Health experts and community members may also find themselves divided over vaccine messaging strategies. Ahmed, for example, said he is opposed to giving people an incentive such as money or gift cards, an idea that many are already discussing.

“Why do I have to compensate you for taking something that is going to save your life?” he said. “If you don’t believe that this is saving your life, then something is not right; we have to come up with a better message. And it’s not fair. Why incentivize for the immigrant and refugee communities and not the mainstream?” 

Others, like Wynfred Russell, executive director of African Career, Education and Resource (ACER), and a Brooklyn Park city council member, view providing an incentive favorably. In the mid-2010s, Russell managed a polio vaccination drive in Nigeria funded by the Bill and Melinda Gates Foundation in which more than three million people were vaccinated. To encourage people to take the shots, the program offered them free supplies like food, over-the-counter medicine, and even candy for children. 

“I think that was one of the reasons why we were very successful,” Russell said. 

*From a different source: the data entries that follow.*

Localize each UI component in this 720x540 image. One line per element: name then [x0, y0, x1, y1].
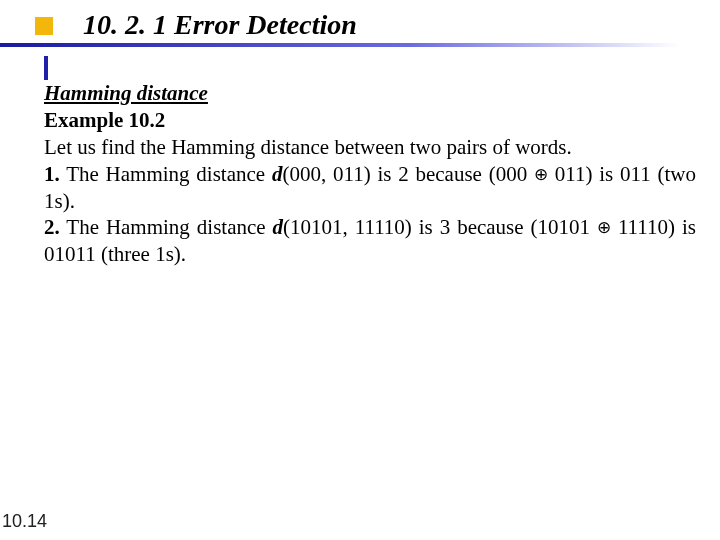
item1-text-b: (000, 011) is 2 because (000 [282, 162, 534, 186]
item1-func: d [272, 162, 283, 186]
example-label: Example 10.2 [44, 107, 696, 134]
bullet-square-icon [35, 17, 53, 35]
heading-row: 10. 2. 1 Error Detection [0, 10, 720, 41]
title-tick [44, 56, 48, 80]
xor-icon: ⊕ [534, 165, 548, 184]
heading-area: 10. 2. 1 Error Detection [0, 10, 720, 47]
page-number: 10.14 [2, 511, 47, 532]
item1-number: 1. [44, 162, 60, 186]
xor-icon: ⊕ [597, 219, 611, 238]
title-underline [0, 43, 680, 47]
item2-func: d [273, 215, 284, 239]
intro-line: Let us find the Hamming distance between… [44, 135, 572, 159]
slide-title: 10. 2. 1 Error Detection [83, 10, 357, 41]
slide: 10. 2. 1 Error Detection Hamming distanc… [0, 0, 720, 540]
item2-text-a: The Hamming distance [60, 215, 273, 239]
item2-number: 2. [44, 215, 60, 239]
subheading: Hamming distance [44, 80, 696, 107]
item2-text-b: (10101, 11110) is 3 because (10101 [283, 215, 597, 239]
item1-text-a: The Hamming distance [60, 162, 272, 186]
body-text: Hamming distance Example 10.2 Let us fin… [44, 80, 696, 268]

Russell, who sits on a COVID-19 task force for the Minnesota Department of Health that targets messaging for African Americans and African immigrants, is pushing for similar measures now. He knows they’re controversial and has already come across some resistance.

“A lot of my colleagues disapprove of that approach,” he said. “They think it encourages bad behavior.” 

But he hasn’t come across total resistance. So far, he said most members of the MDH task force he sits on seem open to a limited incentive. A bus card or grocery store pass incentive, for example, may be acceptable.